* _Dataset content_:
•••••

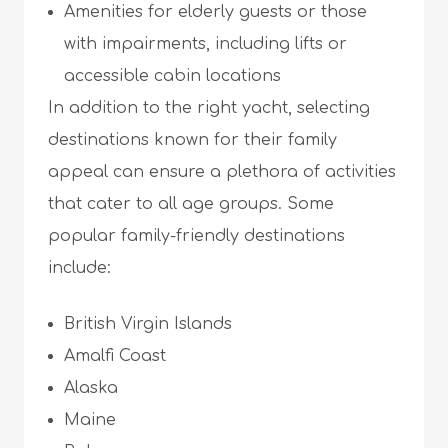
Amenities for elderly guests or those
with impairments, including lifts or
accessible cabin locations
In addition to the right yacht, selecting
destinations known for their family
appeal can ensure a plethora of activities
that cater to all age groups. Some
popular family-friendly destinations
include:
British Virgin Islands
Amalfi Coast
Alaska
Maine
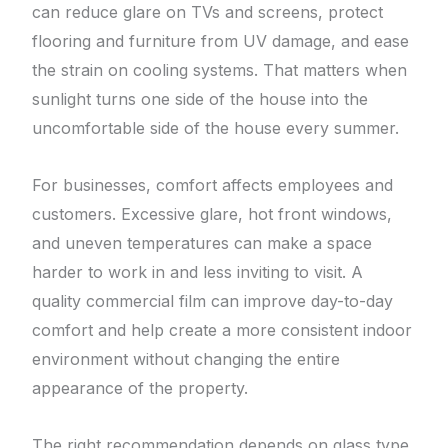
can reduce glare on TVs and screens, protect
flooring and furniture from UV damage, and ease
the strain on cooling systems. That matters when
sunlight turns one side of the house into the
uncomfortable side of the house every summer.
For businesses, comfort affects employees and
customers. Excessive glare, hot front windows,
and uneven temperatures can make a space
harder to work in and less inviting to visit. A
quality commercial film can improve day-to-day
comfort and help create a more consistent indoor
environment without changing the entire
appearance of the property.
The right recommendation depends on glass type,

•••••

Restate the material above word for word, dropping the pictures.

Amenities for elderly guests or those
with impairments, including lifts or
accessible cabin locations
In addition to the right yacht, selecting
destinations known for their family
appeal can ensure a plethora of activities
that cater to all age groups. Some
popular family-friendly destinations
include:
British Virgin Islands
Amalfi Coast
Alaska
Maine
can reduce glare on TVs and screens, protect
flooring and furniture from UV damage, and ease
the strain on cooling systems. That matters when
sunlight turns one side of the house into the
uncomfortable side of the house every summer.
For businesses, comfort affects employees and
customers. Excessive glare, hot front windows,
and uneven temperatures can make a space
harder to work in and less inviting to visit. A
quality commercial film can improve day-to-day
comfort and help create a more consistent indoor
environment without changing the entire
appearance of the property.
The right recommendation depends on glass type,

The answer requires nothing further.